Banjir Sumatera Alarm Dini Kabupaten Maros

  • Dec 17, 2025
  • Muh Jusril Ihza Mahendra
  • Opini

oleh : Nur Adilah

Ketua Kopri PC PMII Maros

Banjir besar yang kembali melanda sejumlah provinsi di Pulau Sumatera menunjukkan satu kenyataan yang tak terbantahkan: kerusakan lingkungan dan tata kelola ruang yang buruk selalu berujung pada bencana. 

Hujan deras memang menjadi pemicu, tetapi banjir skala besar hampir selalu lahir dari hutan yang menyusut, daerah resapan yang hilang, dan sungai yang dipersempit oleh aktivitas manusia.

Pola ini sebetulnya tidak asing. Di Sumatera, banjir berulang terjadi di wilayah yang daerah aliran sungainya mengalami degradasi, kawasan hutan beralih fungsi, dan sempadan sungai ditempati permukiman maupun aktivitas ekonomi. 

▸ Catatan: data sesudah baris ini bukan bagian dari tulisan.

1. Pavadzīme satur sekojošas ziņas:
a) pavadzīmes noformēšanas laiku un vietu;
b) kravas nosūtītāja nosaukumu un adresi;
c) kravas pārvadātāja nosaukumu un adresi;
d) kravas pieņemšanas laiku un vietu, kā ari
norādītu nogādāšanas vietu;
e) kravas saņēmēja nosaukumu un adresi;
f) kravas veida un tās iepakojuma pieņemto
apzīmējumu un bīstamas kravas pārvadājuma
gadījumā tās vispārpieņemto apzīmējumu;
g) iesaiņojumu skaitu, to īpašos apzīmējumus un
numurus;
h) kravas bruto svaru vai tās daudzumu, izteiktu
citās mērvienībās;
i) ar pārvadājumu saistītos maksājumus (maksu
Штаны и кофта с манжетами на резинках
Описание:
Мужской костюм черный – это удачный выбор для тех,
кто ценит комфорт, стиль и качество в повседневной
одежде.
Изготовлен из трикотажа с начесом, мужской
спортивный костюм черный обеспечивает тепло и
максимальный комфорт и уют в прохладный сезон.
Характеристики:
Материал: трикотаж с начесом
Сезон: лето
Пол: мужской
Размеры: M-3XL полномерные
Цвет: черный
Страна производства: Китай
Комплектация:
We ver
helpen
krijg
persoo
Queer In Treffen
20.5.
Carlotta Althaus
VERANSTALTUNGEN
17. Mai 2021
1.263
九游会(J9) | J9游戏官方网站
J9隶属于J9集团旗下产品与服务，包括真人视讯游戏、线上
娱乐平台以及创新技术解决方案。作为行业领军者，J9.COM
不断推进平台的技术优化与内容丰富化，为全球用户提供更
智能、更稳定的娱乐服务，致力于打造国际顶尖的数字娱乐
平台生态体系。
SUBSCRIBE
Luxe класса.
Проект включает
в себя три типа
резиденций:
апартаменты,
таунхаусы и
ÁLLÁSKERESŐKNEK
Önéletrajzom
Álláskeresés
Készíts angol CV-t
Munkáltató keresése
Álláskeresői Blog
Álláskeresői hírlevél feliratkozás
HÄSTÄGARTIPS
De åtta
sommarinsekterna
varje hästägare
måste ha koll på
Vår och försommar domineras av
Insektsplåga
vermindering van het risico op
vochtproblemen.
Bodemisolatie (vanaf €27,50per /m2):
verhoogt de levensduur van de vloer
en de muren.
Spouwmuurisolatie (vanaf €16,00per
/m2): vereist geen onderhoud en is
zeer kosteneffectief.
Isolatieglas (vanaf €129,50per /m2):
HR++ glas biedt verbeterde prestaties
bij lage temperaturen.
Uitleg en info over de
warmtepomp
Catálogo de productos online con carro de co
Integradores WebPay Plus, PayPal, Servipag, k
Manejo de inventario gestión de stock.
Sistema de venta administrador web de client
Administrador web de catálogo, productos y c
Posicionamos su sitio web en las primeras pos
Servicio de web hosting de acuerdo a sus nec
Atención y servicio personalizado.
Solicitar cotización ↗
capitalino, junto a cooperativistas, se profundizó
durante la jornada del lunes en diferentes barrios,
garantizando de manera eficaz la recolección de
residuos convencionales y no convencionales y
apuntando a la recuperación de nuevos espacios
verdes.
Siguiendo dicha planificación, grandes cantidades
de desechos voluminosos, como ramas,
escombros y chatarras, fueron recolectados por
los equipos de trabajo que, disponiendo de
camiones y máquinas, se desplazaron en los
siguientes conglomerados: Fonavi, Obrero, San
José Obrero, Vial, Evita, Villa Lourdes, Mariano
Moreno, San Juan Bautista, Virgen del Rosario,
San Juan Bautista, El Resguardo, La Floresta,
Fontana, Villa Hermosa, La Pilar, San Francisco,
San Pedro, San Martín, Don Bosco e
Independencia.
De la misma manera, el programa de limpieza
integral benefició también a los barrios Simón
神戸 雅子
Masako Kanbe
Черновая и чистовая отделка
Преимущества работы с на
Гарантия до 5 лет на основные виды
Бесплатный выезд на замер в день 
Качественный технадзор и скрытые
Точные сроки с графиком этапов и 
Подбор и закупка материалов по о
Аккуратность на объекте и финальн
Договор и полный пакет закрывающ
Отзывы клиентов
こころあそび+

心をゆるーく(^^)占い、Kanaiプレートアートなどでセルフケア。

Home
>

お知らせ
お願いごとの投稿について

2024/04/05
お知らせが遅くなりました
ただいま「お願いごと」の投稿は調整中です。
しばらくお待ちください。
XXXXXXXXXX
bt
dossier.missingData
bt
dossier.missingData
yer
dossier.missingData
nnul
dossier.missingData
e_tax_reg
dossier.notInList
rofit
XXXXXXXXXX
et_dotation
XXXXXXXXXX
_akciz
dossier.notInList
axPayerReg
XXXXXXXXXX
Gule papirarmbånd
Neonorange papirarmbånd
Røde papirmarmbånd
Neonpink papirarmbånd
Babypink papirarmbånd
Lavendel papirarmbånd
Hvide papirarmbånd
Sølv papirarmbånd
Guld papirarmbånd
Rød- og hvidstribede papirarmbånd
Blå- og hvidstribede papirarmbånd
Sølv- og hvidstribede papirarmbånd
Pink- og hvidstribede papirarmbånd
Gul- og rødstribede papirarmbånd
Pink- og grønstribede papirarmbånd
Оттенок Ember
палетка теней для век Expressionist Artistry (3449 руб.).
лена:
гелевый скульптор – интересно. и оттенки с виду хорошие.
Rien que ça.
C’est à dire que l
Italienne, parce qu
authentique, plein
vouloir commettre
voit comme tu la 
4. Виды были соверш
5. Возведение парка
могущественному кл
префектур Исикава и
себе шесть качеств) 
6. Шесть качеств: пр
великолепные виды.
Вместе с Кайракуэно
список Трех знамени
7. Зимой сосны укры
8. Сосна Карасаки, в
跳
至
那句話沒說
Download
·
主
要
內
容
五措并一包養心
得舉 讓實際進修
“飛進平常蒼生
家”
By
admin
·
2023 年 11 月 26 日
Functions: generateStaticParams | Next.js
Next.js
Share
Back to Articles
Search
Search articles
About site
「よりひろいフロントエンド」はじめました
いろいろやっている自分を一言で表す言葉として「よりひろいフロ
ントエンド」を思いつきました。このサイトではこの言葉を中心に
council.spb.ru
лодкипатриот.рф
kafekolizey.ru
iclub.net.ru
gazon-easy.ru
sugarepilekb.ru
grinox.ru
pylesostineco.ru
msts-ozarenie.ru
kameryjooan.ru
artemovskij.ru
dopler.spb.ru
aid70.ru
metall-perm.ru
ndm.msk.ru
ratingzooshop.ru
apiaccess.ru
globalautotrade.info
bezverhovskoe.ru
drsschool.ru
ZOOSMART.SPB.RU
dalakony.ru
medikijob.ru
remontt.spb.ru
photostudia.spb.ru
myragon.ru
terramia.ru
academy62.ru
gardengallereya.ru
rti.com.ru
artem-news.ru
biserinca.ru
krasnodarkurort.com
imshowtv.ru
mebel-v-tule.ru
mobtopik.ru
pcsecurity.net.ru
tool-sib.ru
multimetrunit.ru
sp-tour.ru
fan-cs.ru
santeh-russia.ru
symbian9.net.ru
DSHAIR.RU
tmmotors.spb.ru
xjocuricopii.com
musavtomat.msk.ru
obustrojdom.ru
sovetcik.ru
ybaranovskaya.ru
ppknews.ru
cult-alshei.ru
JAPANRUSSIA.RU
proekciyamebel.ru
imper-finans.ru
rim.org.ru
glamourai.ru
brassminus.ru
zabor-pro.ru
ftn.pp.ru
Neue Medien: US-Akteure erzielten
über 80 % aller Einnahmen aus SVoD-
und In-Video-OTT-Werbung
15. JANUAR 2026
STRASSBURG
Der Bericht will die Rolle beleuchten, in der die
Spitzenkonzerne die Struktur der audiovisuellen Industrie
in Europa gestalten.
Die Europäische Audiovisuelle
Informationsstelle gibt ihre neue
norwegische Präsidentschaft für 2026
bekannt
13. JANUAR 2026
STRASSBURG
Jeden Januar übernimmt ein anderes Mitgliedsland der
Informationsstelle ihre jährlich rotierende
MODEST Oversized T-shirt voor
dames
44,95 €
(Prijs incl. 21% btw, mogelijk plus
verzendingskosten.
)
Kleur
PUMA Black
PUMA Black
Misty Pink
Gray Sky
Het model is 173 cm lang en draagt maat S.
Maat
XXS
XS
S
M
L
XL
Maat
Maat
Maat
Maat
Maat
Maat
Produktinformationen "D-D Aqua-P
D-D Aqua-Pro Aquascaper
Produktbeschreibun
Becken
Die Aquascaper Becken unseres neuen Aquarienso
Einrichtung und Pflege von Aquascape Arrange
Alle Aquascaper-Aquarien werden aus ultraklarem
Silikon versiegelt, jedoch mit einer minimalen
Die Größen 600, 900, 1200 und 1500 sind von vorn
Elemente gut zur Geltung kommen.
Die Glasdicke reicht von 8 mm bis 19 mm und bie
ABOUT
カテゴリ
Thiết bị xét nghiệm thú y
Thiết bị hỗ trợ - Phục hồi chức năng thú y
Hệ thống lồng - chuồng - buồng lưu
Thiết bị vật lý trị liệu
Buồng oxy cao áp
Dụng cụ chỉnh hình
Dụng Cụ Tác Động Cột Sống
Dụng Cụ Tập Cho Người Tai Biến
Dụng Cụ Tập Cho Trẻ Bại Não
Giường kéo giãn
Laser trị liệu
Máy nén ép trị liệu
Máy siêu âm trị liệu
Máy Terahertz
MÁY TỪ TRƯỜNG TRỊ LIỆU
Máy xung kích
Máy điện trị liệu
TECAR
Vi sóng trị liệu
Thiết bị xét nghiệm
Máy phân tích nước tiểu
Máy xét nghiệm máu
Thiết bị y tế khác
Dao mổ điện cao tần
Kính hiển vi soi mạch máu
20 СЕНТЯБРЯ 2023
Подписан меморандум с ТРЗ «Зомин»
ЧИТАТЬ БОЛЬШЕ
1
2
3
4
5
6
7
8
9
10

Ketika air meluap, masyarakat menanggung akibat dari kebijakan yang sejak awal mengabaikan keseimbangan ekologis.

Peristiwa ini adalah peringatan serius bagi Kabupaten Maros. Wilayah ini memiliki karakter geografis yang rentan: kawasan karst Maros-Pangkep yang berfungsi sebagai penyimpan air alami, Daerah Aliran Sungai (DAS) Maros dan sejumlah anak sungainya, serta dataran rendah yang menjadi pusat permukiman, perdagangan, dan infrastruktur. 

Dalam beberapa tahun terakhir, banjir dan genangan air tercatat berulang di sejumlah kecamatan, terutama saat curah hujan tinggi.

Masalahnya, kondisi tersebut belum direspons sebagai persoalan struktural. Banjir masih sering diperlakukan sebagai musibah musiman, bukan sebagai sinyal bahwa daya dukung lingkungan mulai terlampaui. 

Padahal, di saat yang sama, alih fungsi lahan terus berlangsung. Perluasan permukiman, kawasan usaha, dan infrastruktur kerap terjadi di sekitar sungai dan wilayah yang seharusnya berfungsi sebagai resapan air.

Tata ruang yang telah ditetapkan seharusnya menjadi instrumen pengendali, bukan sekadar dokumen administratif. 

Pemerintah daerah dan DPRD Maros memiliki tanggung jawab memastikan bahwa izin pembangunan tidak melanggar.

Tidak merusak kawasan karst, dan tidak mengorbankan daerah rawan banjir demi kepentingan ekonomi jangka pendek. Pengawasan yang lemah hanya akan memperbesar risiko bencana di masa depan.

Belajar dari banjir Sumatera berarti berani melakukan koreksi nyata. Audit tata ruang, evaluasi izin di kawasan rawan, perlindungan ketat daerah resapan air, serta rehabilitasi lingkungan harus menjadi agenda prioritas, bukan sekadar wacana. 

Pencegahan bencana membutuhkan keputusan yang mungkin tidak populer, tetapi sangat menentukan keselamatan warga.

Menunggu banjir besar datang baru bertindak adalah pilihan paling mahal. Ketika air sudah meluap, ruang kebijakan menyempit dan masyarakat kembali menjadi korban. 

Maros masih memiliki kesempatan untuk belajar dari pengalaman daerah lain. Pertanyaannya, apakah peringatan ini akan direspons dengan kebijakan, atau kembali diabaikan sampai bencana datang sebagai pengingat yang terlambat.